Chronic physical impairment of the hemiplegic upper limb (UL) is seen in an estimated 50-70% of stroke patients, who place a high priority on regaining upper limb function. Current therapy is insufficiently intensive, often not task-oriented and hence poorly aligned with the evidence base.
Functional electrical stimulation (FES) has the potential to not only increase the intensity of task-focused therapy, but also provide certain unique features, notably direct excitation of lower motor neurons. However, current FES systems are limited in their functionality and/or difficult to use. Systems are also poorly aligned to therapists’ ways of working and uptake remains limited.
To address these problems, a novel FES technology (UL FES Rehab Tool) has been developed. The control system design is reported in Sun, (2014). The aims of my thesis were to:
- 1) design a Graphical User Interface (GUI) that would enable therapists to quickly and easily set up an individually tailored library of FES tasks for each patient;
- 2) evaluate the usability and functionality of the UL FES Rehab Tool (software and hardware) in both laboratory (lab) and clinical settings.
An iterative, mixed methods, five-phase usability engineering approach was used to design and evaluate the UL FES Rehab Tool. Phases one to three incorporated identification of therapists’ requirements, a user ‘assisted walkthrough’ of the software with expert and novice FES users and ‘rapid prototyping’ of the full system, using healthy participants. Further usability testing of the software & hardware was conducted in phase four with 1 physiotherapist and 6 patients, (total of 24 visits), in the chronic stage post-stroke. The work demonstrated in detail, for the first time, the impact of therapist involvement in the design of novel rehabilitation technology.
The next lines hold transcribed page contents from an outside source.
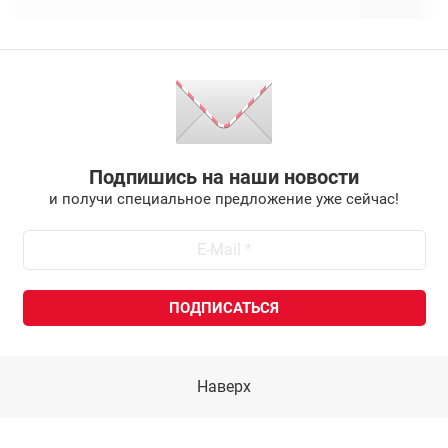
Подпишись на наши новости
и получи специальное предложение уже сейчас!
Наверх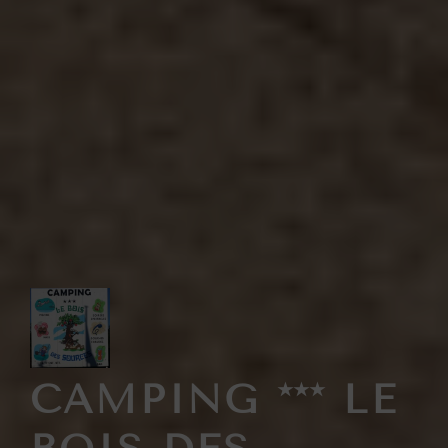
CAMPING *** LE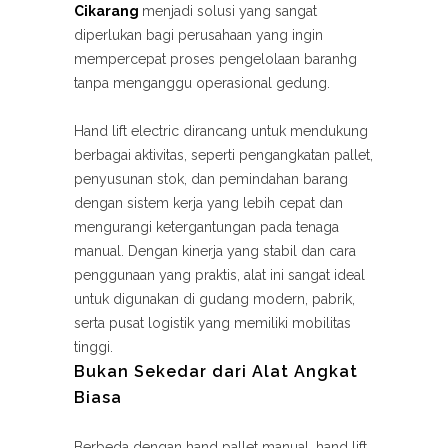
Cikarang
menjadi solusi yang sangat
diperlukan bagi perusahaan yang ingin
mempercepat proses pengelolaan baranhg
tanpa menganggu operasional gedung.
Hand lift electric dirancang untuk mendukung
berbagai aktivitas, seperti pengangkatan pallet,
penyusunan stok, dan pemindahan barang
dengan sistem kerja yang lebih cepat dan
mengurangi ketergantungan pada tenaga
manual. Dengan kinerja yang stabil dan cara
penggunaan yang praktis, alat ini sangat ideal
untuk digunakan di gudang modern, pabrik,
serta pusat logistik yang memiliki mobilitas
tinggi.
Bukan Sekedar dari Alat Angkat
Biasa
Berbeda dengan hand pallet manual, hand lift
To address therapists’ focus on setup time, using the phase four data set, a novel model to predict setup time was devised. This model was able to explain 51% of the variance in setup time based on two parameters, task complexity and patient impairment. Finally, in phase five, a summative usability evaluation of the final prototype was carried out in 2 sub-acute stroke units. Four therapists and 1 rehabilitation assistant used the UL FES Rehab Tool with 6 patients in the acute stage post-stroke. The UL FES Rehab Tool enabled all therapists and one therapy assistant to effectively deliver FES assisted upper limb task-oriented therapy to a range of stroke patients (Fugl-Meyer scores 8–65). The usability methods effectively captured objective and subjective feedback from therapists and patients. However the previous setup time model was unable to predict setup time, suggesting other factors were important in a clinical setting.
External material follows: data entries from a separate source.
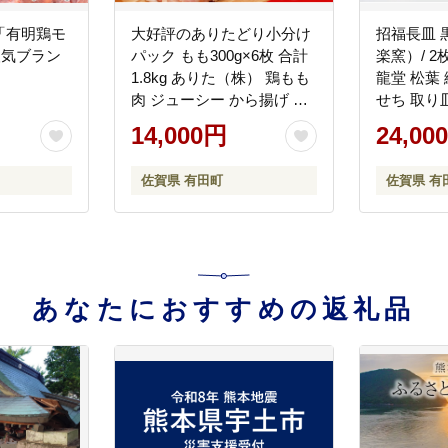
「有明鶏モ
大好評のありたどり小分け
招福長皿 
人気ブラン
パック もも300g×6枚 合計
楽窯）/ 2
1.8kg ありた（株） 鶏もも
龍堂 松葉
肉 ジューシー から揚げ 鶏
せち 取り
もも肉 満足な鶏もも肉 6枚
いお皿 ay0
14,000円
24,00
入りの鶏もも肉 人気の鶏も
も肉 ブランド鶏 真空パッ
佐賀県 有田町
佐賀県 有
ク am004
あなたにおすすめの返礼品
Although participant numbers were low, the results suggested therapists’ predisposition to using technology and post-training confidence in using the technology may influence their willingness to engage with novel rehabilitation technologies.
This study is the first to describe in detail the impact of a usability engineering approach on the design of a complex upper limb rehabilitation technology from early stage design to clinical evaluation. These methods can be generalised to other studies seeking to explore the usability of new forms of rehabilitation technologies.